--- EXERCISE REQUIREMENTS ---
Going line by line through the records below, count those with the word "手机百度" and give only the count.

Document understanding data
▬▬▬▬▬▬▬▬▬▬
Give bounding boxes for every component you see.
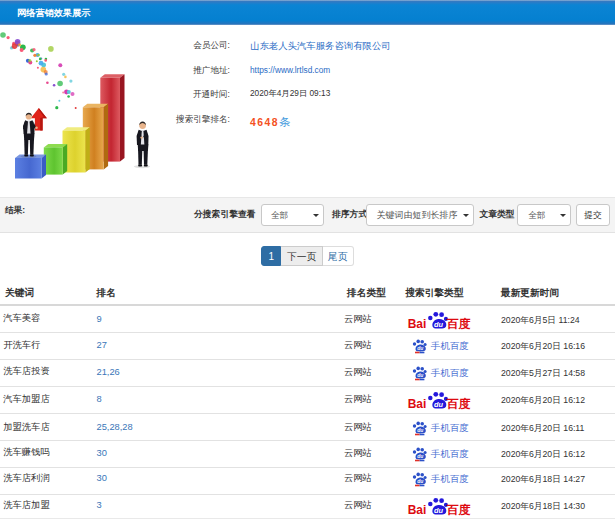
svg-text:百度: 百度 <box>446 317 471 331</box>
svg-text:手机百度: 手机百度 <box>431 473 469 484</box>
svg-text:du: du <box>417 453 423 459</box>
svg-text:手机百度: 手机百度 <box>431 422 469 433</box>
svg-text:百度: 百度 <box>446 503 471 517</box>
svg-text:du: du <box>417 372 423 378</box>
svg-text:du: du <box>434 400 444 409</box>
svg-text:du: du <box>417 478 423 484</box>
svg-text:du: du <box>434 506 444 515</box>
svg-text:du: du <box>417 346 423 352</box>
svg-text:手机百度: 手机百度 <box>431 367 469 378</box>
svg-text:手机百度: 手机百度 <box>431 340 469 351</box>
svg-text:手机百度: 手机百度 <box>431 448 469 459</box>
svg-text:du: du <box>417 427 423 433</box>
svg-text:Bai: Bai <box>408 503 427 517</box>
svg-text:du: du <box>434 320 444 329</box>
svg-text:Bai: Bai <box>408 397 427 411</box>
svg-text:百度: 百度 <box>446 397 471 411</box>
svg-text:Bai: Bai <box>408 316 427 330</box>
▬▬▬▬▬▬▬▬▬▬
--- RESULT FOR THIS EXERCISE ---
5